A celebration of heritage
Local Mexican community celebrates its patron saint
By Rachael Scarborough King / The Bulletin
Published: December 12. 2006 5:00AM PST
PRINEVILLE – Worshippers spilled into the aisles and out the chapel door at St. Joseph’s Catholic Church in Prineville on Sunday, as members of the local Mexican-American community packed the pews to celebrate the feast day of the Virgin of Guadalupe, the patron saint of Mexico.
Traditionally, feast day celebrations for the Virgin of Guadalupe, also known as Our Lady of Guadalupe, are held on Dec. 12. Catholic churches in Central Oregon were slated to observe the holiday early this morning with the singing of traditional songs known as las mananitas and Mass, but the bigger events happened this weekend with fiestas, processions, music and dancing in honor of la Virgen.
“All elements of the Mexican community try to show up on this day,” said Max Hernandez, a 33-year member of St. Joseph’s who carried a red and green tinsel-festooned image of the Virgen of Guadalupe in a procession Sunday. “It’s one of the biggest celebrations in the whole of Mexico.”
The festivities at St. Joseph’s got started Sunday with las mananitas at 6 a.m. and a Spanish-language Mass at noon. The church holds Mass in Spanish every week, but this Sunday saw a much larger turnout than usual, said the church’s pastor, the Rev. Robert Greiner. The ceremony included a mariachi band leading the hymns and a procession of children, many in traditional peasant costumes, who laid flowers in front of a statue and portrait of the Virgin of Guadalupe.
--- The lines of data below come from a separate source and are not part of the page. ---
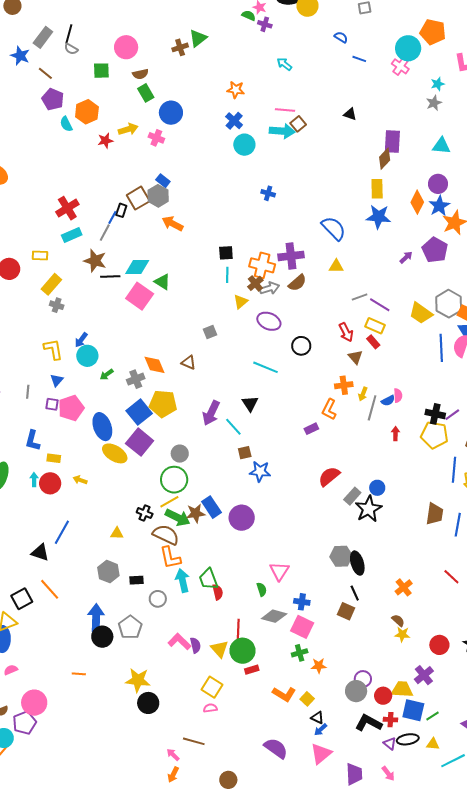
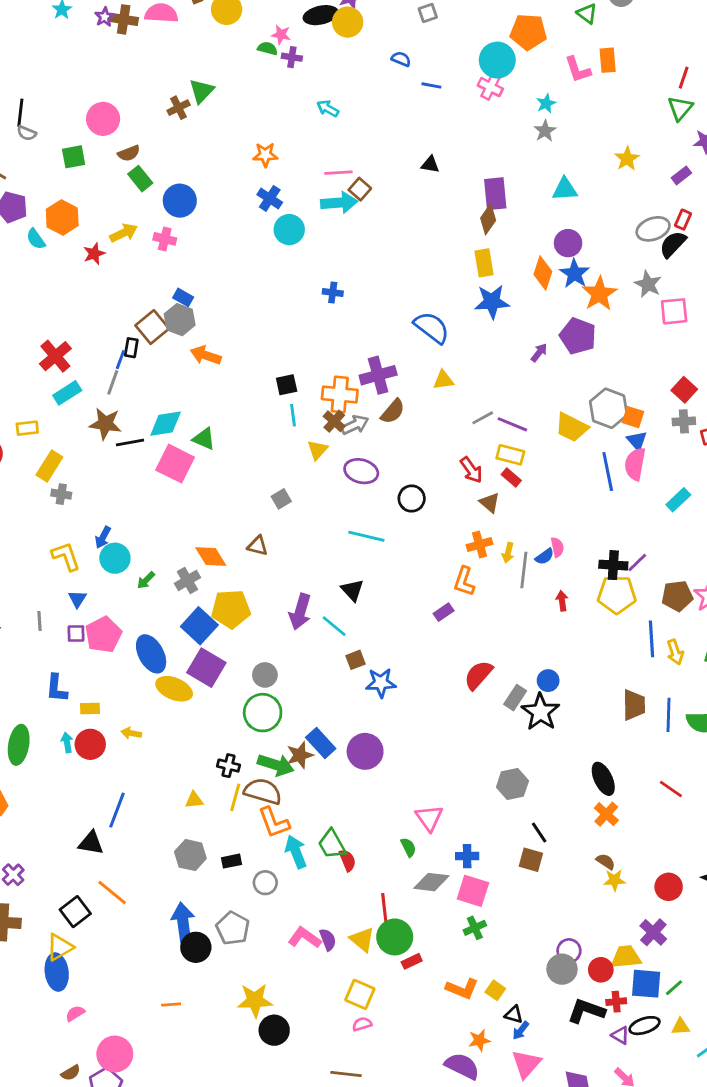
yellow line: (169, 502) -> (235, 797), moved, turned -36
black ellipse: (357, 563) -> (603, 779), moved
orange star: (319, 666) -> (479, 1040), moved

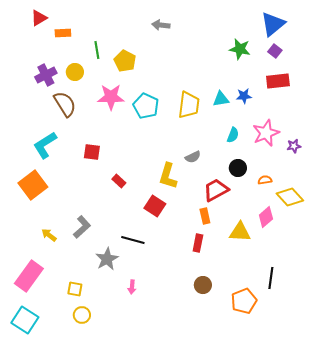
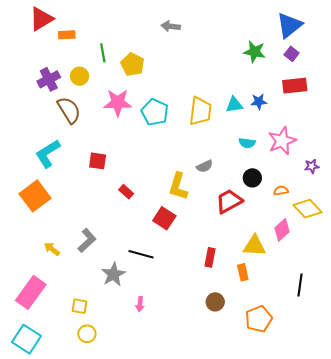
red triangle: (39, 18) -> (41, 19), size x1.4
cyan semicircle: (233, 135) -> (247, 143), turned 77
purple star: (294, 146) -> (312, 166), moved
orange rectangle: (205, 216) -> (243, 272), moved
black line: (271, 278) -> (300, 285), moved

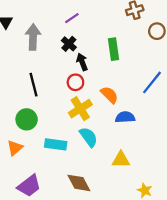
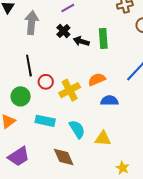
black arrow: (82, 62) -> (81, 41), moved, turned -56
red circle: (75, 82) -> (46, 82), moved
orange semicircle: (109, 95) -> (97, 79), turned -72
cyan semicircle: (89, 137) -> (77, 129), moved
At the end of the Mass, the entire congregation, led by the children and the mariachi band, walked slowly from the church to a hall next door for a fiesta with food, dancing and pinatas.
“It’s a real connection with their homeland because all of Mexico celebrates the feast of Our Lady of Guadalupe,” Greiner said. “It certainly connects them with their roots and their families back home.”
The feast day of Dec. 12 commemorates the purported apparition of the Virgin Mary to Juan Diego Cuauhtlatoatzin, an American Indian and convert to Catholicism, in a town near the present-day Mexico City. Since then, the Virgin of Guadalupe has come to be a symbol of mexicanidad – “Mexican-ness” – and is one of the most revered religious icons in Mexico. Many scholars also think that she is a “Christianized” version of the Aztec goddess Tonantzin.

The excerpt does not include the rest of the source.